# What you should do
Copy whichever lines of the data hold the word "sidebar".

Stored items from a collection
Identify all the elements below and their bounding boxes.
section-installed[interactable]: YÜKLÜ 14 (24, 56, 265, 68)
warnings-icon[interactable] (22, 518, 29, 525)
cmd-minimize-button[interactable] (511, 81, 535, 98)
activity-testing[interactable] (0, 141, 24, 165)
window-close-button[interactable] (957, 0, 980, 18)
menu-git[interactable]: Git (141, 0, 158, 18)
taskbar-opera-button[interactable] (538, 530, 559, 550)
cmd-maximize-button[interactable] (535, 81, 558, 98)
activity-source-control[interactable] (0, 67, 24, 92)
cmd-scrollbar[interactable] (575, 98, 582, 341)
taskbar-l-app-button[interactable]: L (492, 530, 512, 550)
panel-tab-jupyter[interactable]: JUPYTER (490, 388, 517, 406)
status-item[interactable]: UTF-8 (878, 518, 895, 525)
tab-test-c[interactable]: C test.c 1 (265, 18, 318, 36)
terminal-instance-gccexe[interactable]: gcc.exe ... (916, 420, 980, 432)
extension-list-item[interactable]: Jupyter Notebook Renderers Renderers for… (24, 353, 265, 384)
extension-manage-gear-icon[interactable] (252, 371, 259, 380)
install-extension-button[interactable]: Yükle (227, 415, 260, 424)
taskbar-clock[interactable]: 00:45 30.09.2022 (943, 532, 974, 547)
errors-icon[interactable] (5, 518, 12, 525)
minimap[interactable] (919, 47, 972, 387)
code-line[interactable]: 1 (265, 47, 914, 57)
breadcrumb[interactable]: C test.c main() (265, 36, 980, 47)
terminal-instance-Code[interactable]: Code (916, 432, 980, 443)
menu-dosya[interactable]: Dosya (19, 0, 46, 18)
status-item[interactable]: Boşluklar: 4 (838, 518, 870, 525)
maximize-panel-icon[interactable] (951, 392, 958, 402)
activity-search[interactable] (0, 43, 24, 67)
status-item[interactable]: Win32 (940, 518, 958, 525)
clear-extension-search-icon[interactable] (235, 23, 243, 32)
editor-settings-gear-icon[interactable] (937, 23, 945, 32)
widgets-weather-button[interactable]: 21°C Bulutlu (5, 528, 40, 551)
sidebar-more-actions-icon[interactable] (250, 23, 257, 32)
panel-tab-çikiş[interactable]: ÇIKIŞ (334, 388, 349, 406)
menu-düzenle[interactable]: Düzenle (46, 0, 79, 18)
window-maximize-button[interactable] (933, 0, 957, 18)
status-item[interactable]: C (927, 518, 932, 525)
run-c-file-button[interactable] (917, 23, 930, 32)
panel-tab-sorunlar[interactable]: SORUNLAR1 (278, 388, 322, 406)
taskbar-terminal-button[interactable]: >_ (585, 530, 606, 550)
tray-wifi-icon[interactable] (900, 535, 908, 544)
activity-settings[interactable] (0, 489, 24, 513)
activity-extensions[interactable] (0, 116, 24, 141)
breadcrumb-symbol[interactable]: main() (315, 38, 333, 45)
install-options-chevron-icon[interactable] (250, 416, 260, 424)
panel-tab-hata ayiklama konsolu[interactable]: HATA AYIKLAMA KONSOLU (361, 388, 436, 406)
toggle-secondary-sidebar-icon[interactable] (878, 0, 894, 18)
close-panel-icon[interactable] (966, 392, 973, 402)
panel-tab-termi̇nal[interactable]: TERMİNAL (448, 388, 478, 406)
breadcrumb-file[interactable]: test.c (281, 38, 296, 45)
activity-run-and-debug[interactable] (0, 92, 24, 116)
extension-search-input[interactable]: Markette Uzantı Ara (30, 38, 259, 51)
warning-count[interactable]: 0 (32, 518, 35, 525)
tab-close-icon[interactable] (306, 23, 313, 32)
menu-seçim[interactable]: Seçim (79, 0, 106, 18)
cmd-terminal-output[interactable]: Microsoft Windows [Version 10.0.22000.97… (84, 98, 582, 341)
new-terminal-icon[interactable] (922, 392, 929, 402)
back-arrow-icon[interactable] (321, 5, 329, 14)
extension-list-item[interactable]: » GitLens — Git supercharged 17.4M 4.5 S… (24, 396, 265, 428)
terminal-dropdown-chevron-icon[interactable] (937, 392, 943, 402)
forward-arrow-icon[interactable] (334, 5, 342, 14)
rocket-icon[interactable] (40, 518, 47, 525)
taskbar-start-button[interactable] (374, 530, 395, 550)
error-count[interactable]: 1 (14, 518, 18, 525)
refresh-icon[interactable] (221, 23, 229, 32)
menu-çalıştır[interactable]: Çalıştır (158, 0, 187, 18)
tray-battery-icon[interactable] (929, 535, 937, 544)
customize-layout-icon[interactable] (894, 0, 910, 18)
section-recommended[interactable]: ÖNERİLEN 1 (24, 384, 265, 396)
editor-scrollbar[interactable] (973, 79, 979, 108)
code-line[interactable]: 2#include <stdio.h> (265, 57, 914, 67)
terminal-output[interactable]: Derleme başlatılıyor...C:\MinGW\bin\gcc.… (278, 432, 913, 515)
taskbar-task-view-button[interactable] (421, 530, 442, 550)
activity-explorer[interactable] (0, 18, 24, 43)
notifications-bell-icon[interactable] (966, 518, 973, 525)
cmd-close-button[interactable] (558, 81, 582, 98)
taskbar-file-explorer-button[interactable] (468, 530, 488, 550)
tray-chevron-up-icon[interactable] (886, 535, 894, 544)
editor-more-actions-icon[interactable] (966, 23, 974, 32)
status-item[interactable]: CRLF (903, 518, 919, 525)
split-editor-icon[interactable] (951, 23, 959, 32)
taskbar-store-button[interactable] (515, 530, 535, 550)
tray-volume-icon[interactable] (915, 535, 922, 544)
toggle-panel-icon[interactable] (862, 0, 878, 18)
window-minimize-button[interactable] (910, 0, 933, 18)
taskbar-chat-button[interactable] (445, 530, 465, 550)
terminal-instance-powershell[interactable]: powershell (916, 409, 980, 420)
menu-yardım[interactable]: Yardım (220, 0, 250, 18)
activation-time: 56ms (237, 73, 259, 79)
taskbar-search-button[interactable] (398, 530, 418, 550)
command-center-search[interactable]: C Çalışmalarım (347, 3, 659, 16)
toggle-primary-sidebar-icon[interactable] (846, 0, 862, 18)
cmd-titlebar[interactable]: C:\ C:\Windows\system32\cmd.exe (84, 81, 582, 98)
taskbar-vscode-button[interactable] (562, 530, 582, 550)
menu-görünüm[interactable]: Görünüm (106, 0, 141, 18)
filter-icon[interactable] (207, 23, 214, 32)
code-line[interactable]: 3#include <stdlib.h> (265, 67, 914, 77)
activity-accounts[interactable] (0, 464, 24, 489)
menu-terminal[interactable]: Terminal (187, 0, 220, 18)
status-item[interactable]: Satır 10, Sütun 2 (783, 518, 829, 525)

# Result of the exercise
sidebar-more-actions-icon[interactable] (250, 23, 257, 32)
toggle-secondary-sidebar-icon[interactable] (878, 0, 894, 18)
toggle-primary-sidebar-icon[interactable] (846, 0, 862, 18)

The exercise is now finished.